I’ve only spent an hour or two here and there getting back into Go but I remembered why I liked it. It still reminds me of “what if C, but with all the rough edges sanded off”. Functions and structs, mostly simple by default, there’s a lot to like there.
Goland has some nice features too, although it did choke when I tried to import something from GitHub, it kept redlining it even though “go build” worked fine. Mysteriously got better after running “go mod init” manually, for some reason.
Go’s package vendoring system was changing when I last worked on it, & seems to have changed again, so I was a little confused. Still, worked in the end and Goland has some really nice auto completions which is helping me remember syntax.
I have a basic tool that pulls out Mastodon posts and have figured out enough of the bsky API that I’m confident I could make a cross poster; although there’s a bunch of tedious details. I’ll see how far I get in spare time before the Goland trial expires
@sinbad I've used Go once (fixing a bug in a web backend for something of a previous employer's), and I remember it feeling quite nice. Didn't take much fiddling and Googling docs to fix the bug.
@sinbad Go was a nice language (haven't used it since 2020-ish) but the whole modules system was a confusing clusterfuck. Whenever you thought you "got it" you could be sure that next time it would complain about something being wrong with Gopath or that alternative system they used for managing modules
@kwramm yeah I kinda preferred it when we just vendored our own deps manually
@sinbad for game development, I’m increasingly of the opinion that we still don’t have quite the right language, and that our lives would be so much simpler if we did.
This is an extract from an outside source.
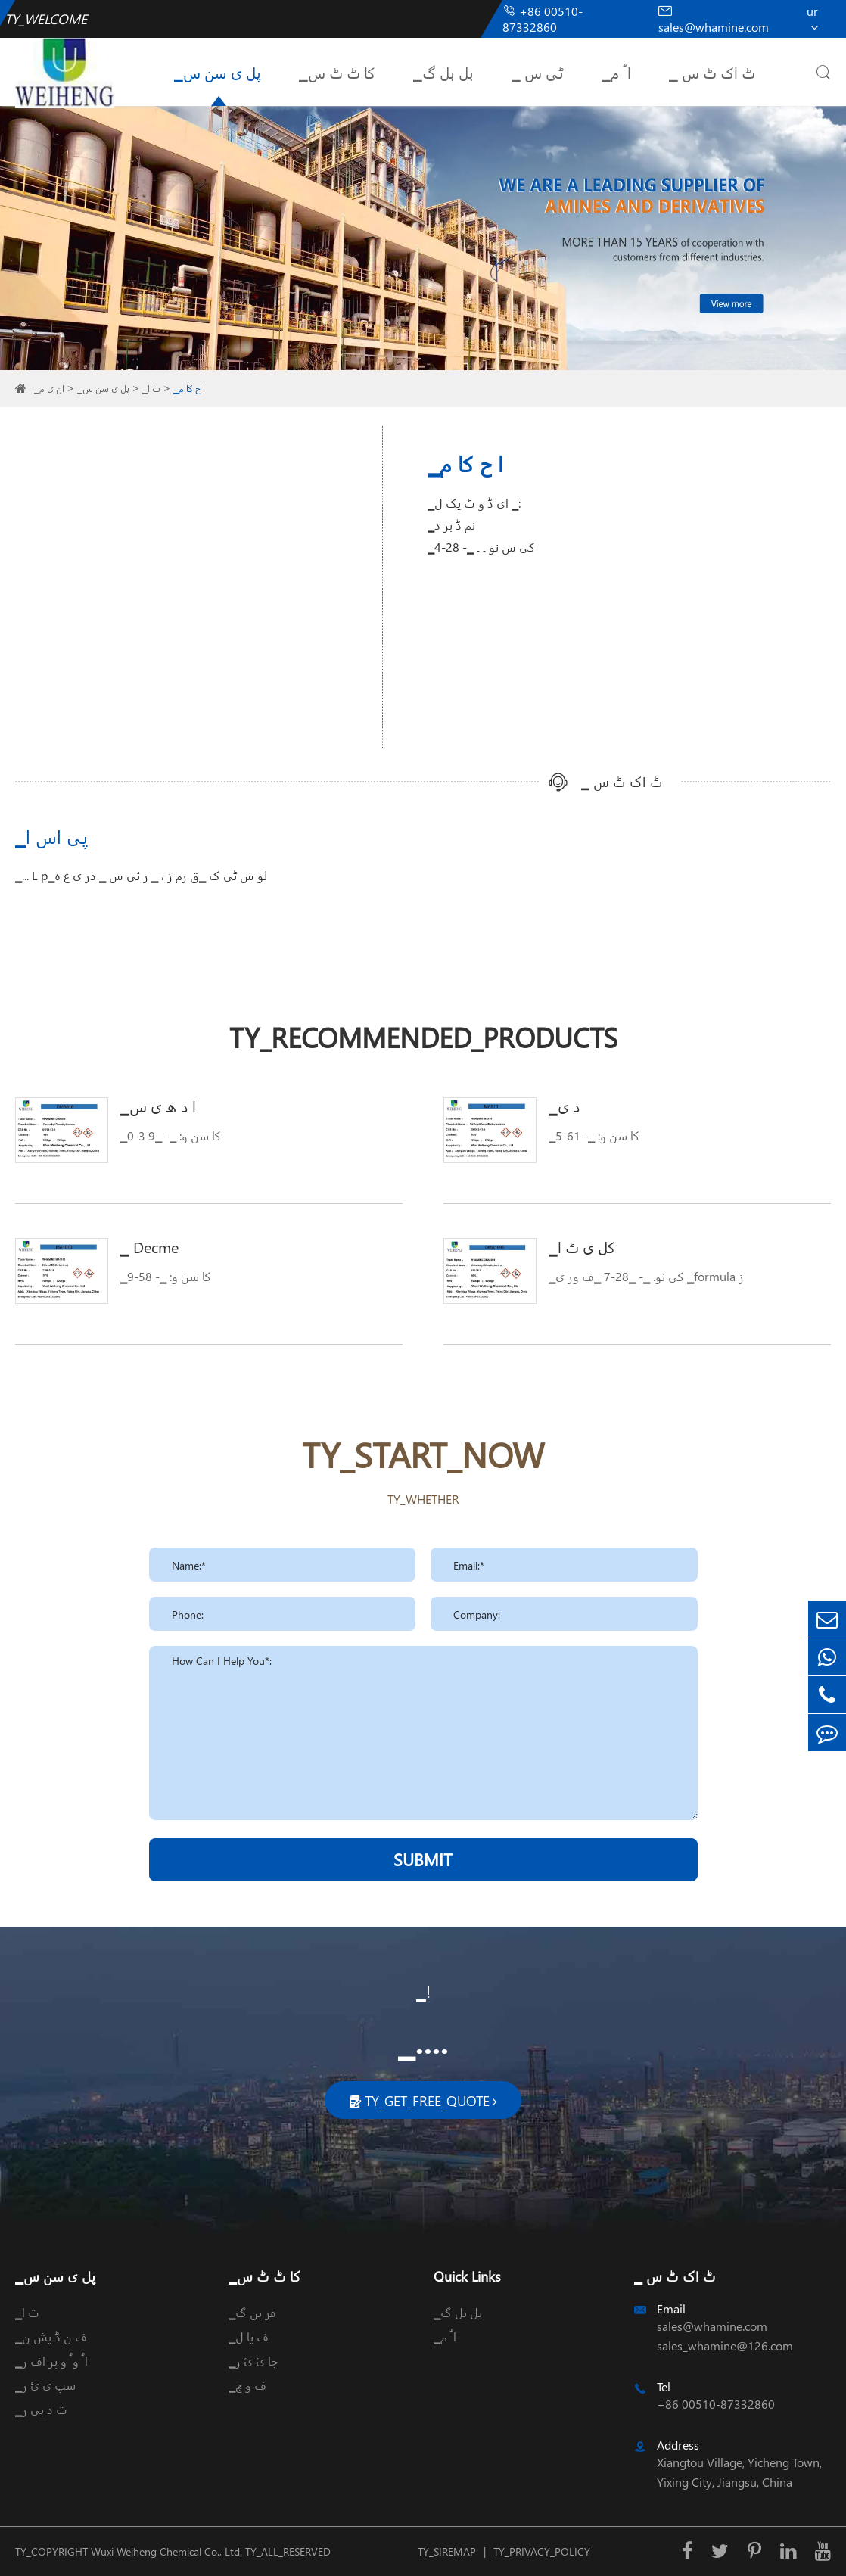 The height and width of the screenshot is (2576, 846). I want to click on ▁ت د بی ر, so click(41, 2409).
It’s frustrating because somewhere in the overlap between Go, Swift, C# and Nim, all the pieces are there.
@bbbscarter @sinbad It's great to see advances in some of them specifically for gamedev. The ebiten framework has done some work to get golang running on Switch (and possibly others) by swapping syscalls for C function calls: https://ebitengine.org/en/blog/native_compiling_for_nintendo_switch.html
Consoles aren't everything, but I expect there's some marketshare FOMO for many devs when picking a language.
@idbrii @sinbad yup, exactly - consoles are important. But then this leaves your choices as ‘C/C++’ or ‘a scripting language that you can’t JIT’, which is far from ideal. Ideally consoles would be more open after 20 years…
Indeed, the most promising developments are the golang hacks, and C# AOT in Godot/Monogame; but these come with some friction and GC issues.
But something simple and Go-like, which can compile to C, and do Swift like mem should be possible. Nim is very close to this.